EXERCISE
In the records below, print each line exactly and leave every image out.

Items from a data source
*** Block opens ***
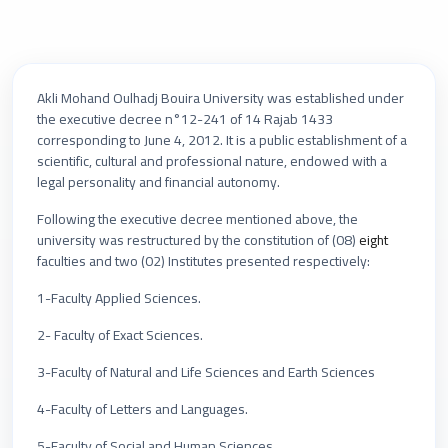
Akli Mohand Oulhadj Bouira University was established under
the executive decree n°12-241 of 14 Rajab 1433
corresponding to June 4, 2012. It is a public establishment of a
scientific, cultural and professional nature, endowed with a
legal personality and financial autonomy.
Following the executive decree mentioned above, the
university was restructured by the constitution of (08)
eight
faculties and two (02) Institutes presented respectively:
1-Faculty Applied Sciences.
2- Faculty of Exact Sciences.
3-Faculty of Natural and Life Sciences and Earth Sciences
4-Faculty of Letters and Languages.
5-Faculty of Social and Human Sciences.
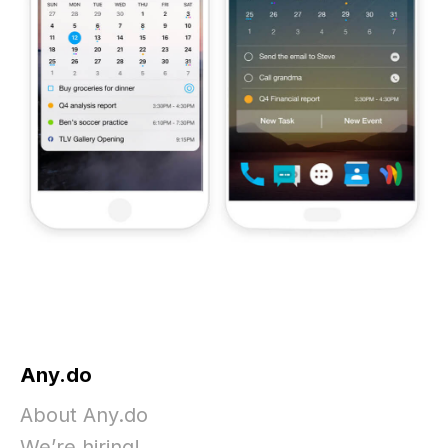
Any.do
About Any.do
We’re hiring!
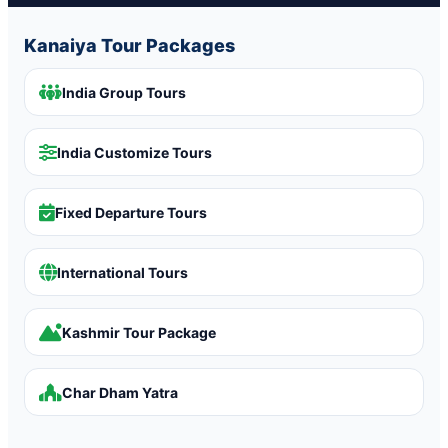
Kanaiya Tour Packages
India Group Tours
India Customize Tours
Fixed Departure Tours
International Tours
Kashmir Tour Package
Char Dham Yatra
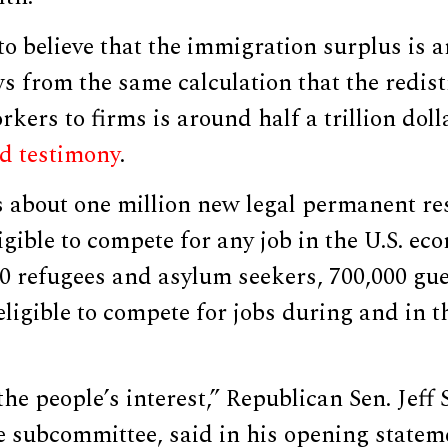
to believe that the immigration surplus is 
ows from the same calculation that the redist
kers to firms is around half a trillion doll
d testimony
.
s about one million new legal permanent re
igible to compete for any job in the U.S. ec
00 refugees and asylum seekers, 700,000 gu
eligible to compete for jobs during and in t
.
the people’s interest,” Republican Sen. Jeff 
e subcommittee, said in his opening statem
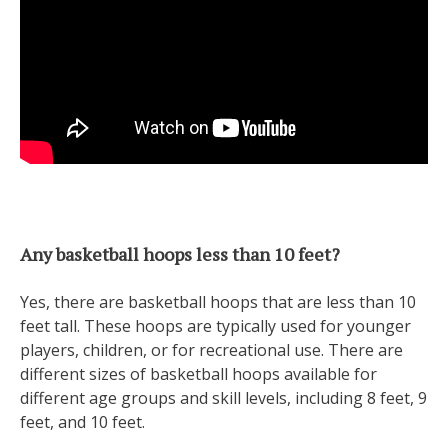
Any basketball hoops less than 10 feet?
Yes, there are basketball hoops that are less than 10
feet tall. These hoops are typically used for younger
players, children, or for recreational use. There are
different sizes of basketball hoops available for
different age groups and skill levels, including 8 feet, 9
feet, and 10 feet.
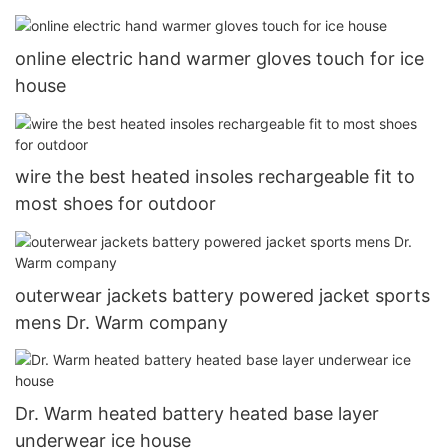
online electric hand warmer gloves touch for ice
house
wire the best heated insoles rechargeable fit to
most shoes for outdoor
outerwear jackets battery powered jacket sports
mens Dr. Warm company
Dr. Warm heated battery heated base layer
underwear ice house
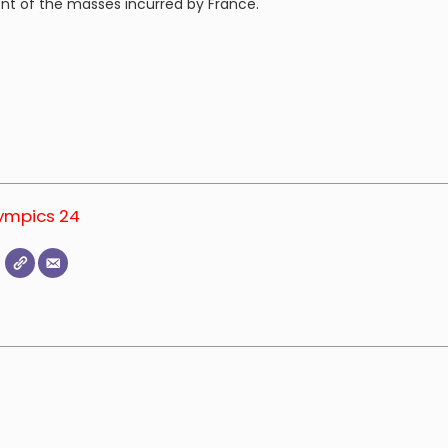
nt of the masses incurred by France.
.
lympics 24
*** Block closes ***
TASK SOLUTION
Akli Mohand Oulhadj Bouira University was established under
the executive decree n°12-241 of 14 Rajab 1433
corresponding to June 4, 2012. It is a public establishment of a
scientific, cultural and professional nature, endowed with a
legal personality and financial autonomy.
Following the executive decree mentioned above, the
university was restructured by the constitution of (08)
eight
faculties and two (02) Institutes presented respectively:
1-Faculty Applied Sciences.
2- Faculty of Exact Sciences.
3-Faculty of Natural and Life Sciences and Earth Sciences
4-Faculty of Letters and Languages.
5-Faculty of Social and Human Sciences.
Any.do
About Any.do
We’re hiring!
Kanaiya Tour Packages
India Group Tours
India Customize Tours
Fixed Departure Tours
International Tours
Kashmir Tour Package
Char Dham Yatra
to believe that the immigration surplus is 
ows from the same calculation that the redist
kers to firms is around half a trillion doll
d testimony
.
s about one million new legal permanent re
igible to compete for any job in the U.S. ec
00 refugees and asylum seekers, 700,000 gu
eligible to compete for jobs during and in t
.
the people’s interest,” Republican Sen. Jeff 
e subcommittee, said in his opening statem
Any basketball hoops less than 10 feet?
Yes, there are basketball hoops that are less than 10
feet tall. These hoops are typically used for younger
players, children, or for recreational use. There are
different sizes of basketball hoops available for
different age groups and skill levels, including 8 feet, 9
feet, and 10 feet.
online electric hand warmer gloves touch for ice
house
wire the best heated insoles rechargeable fit to
most shoes for outdoor
outerwear jackets battery powered jacket sports
mens Dr. Warm company
Dr. Warm heated battery heated base layer
underwear ice house
nt of the masses incurred by France.
.
lympics 24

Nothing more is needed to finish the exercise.